Tips on softening beans so they cook well

If you’re going to cook dried beans there are a few things you definitely need to do. These tips will help you do the most you can to get the beans to soften, but they may still fail on very old beans. 

Always soak your beans overnight in cold water

All dried beans will benefit greatly from an overnight soak in cold water. Rinse the dried beans under cold running water, drain, then put them in a bowl. Add at least double the amount of water that you added beans. So for each cup of dried beans add 2 cups of water. You’re going to need a big bowl. Only use cold water, don’t use hot water for this. This is a long, slow process. Start this in the evening before cooking, leave the bowl covered overnight on the counter. 

In the morning check on your beans. Some may still be floating, those usually have the skins a bit loose and have air trapped. It’s up to you if you want to keep the floaters or not, I usually discard them. You’ll also notice the beans have almost doubled in size. This is the result of rehydration, and it will make cooking the beans much easier and faster.

Black eyes peas don’t need to be soaked but they absolutely should, just to hedge your bets. Do the most you can when it comes to pre-cooking prep because once the beans are simmering there’s nothing you can do but wait. 

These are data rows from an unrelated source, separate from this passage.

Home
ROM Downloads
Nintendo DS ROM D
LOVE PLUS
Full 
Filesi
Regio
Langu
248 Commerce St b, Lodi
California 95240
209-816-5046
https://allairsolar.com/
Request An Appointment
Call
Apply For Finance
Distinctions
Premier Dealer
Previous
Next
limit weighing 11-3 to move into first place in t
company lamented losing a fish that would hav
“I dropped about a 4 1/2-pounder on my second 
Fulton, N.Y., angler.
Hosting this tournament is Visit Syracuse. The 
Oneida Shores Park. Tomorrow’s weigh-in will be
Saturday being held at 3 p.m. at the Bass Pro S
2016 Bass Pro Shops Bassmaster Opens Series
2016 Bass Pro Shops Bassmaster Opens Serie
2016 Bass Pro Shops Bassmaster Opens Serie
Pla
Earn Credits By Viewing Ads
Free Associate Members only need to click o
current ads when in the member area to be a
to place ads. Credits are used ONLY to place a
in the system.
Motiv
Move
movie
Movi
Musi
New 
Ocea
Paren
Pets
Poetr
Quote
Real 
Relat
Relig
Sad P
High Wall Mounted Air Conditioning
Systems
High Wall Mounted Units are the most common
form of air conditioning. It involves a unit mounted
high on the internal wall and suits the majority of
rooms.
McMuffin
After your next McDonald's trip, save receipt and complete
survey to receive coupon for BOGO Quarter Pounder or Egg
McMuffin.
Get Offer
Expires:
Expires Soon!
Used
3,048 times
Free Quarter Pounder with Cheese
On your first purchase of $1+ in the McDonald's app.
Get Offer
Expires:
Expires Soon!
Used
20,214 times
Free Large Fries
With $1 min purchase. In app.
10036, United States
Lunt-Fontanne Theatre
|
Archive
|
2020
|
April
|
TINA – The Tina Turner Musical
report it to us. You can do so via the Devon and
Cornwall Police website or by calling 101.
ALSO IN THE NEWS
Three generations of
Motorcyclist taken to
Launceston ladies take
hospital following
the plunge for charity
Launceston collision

Don’t keep your dry beans for months on end

If you’ve bought a big bag of beans and it’s beans and it’s been sitting in your cupboard for a few months, it may or may not be still good. I don’t mean spoiled, I mean it might’ve become too old to soften. When you buy beans, you don’t know how long they’ve been sitting on the shelves. They were great when first packaged, but sitting on a shelf for 4 months doesn’t get the any younger (or softer). Add to that the amount of time they’ve been in your cupboard and you might have yourself some very old beans. 

The fix ? Either buy your dried beans in the same week you’re going to use them, or get some backup canned beans in case the dried ones don’t cook through.

Read also: Can You Eat Raw Parsnip? 

Allow more cooking time if you have hard water

Do you have hard water ? It’s going to impact your cooking time, because it makes water harder to boil and doesn’t soften foods as much. You can still cook with it, it’s just going to take a few minutes longer. So if you’re used to cooking dried beans for 2 hours for perfection, allow them 2.5 hours, just to be sure. 

Or, if you’re feeling like experimenting a bit you can add a bit of baking soda to your hard water. It will create a basic (alkaline) environment, so the beans will cook faster. You can add it to the soaking water or the boiling water, but remember to add just an small amount. The usual amount is 1 teaspoon (not tablespoon!) of baking soda for each full cup of dried beans you’re going to cook. So half a teaspoon if cooking half a cup, and so on. 

There’s also the added benefit of reduced gas after eating beans soaked/cooked with a bit of baking soda, and  shorter cooking time. However you should still check/taste the food as you cook. Don’t rely just on timing alone, half the time the amount of time required for a recipe (of any sort) is skewed by humidity, temperature, amount of food in the pot, amount of liquid, how tough the ingredients are, and so on. Always taste as you go.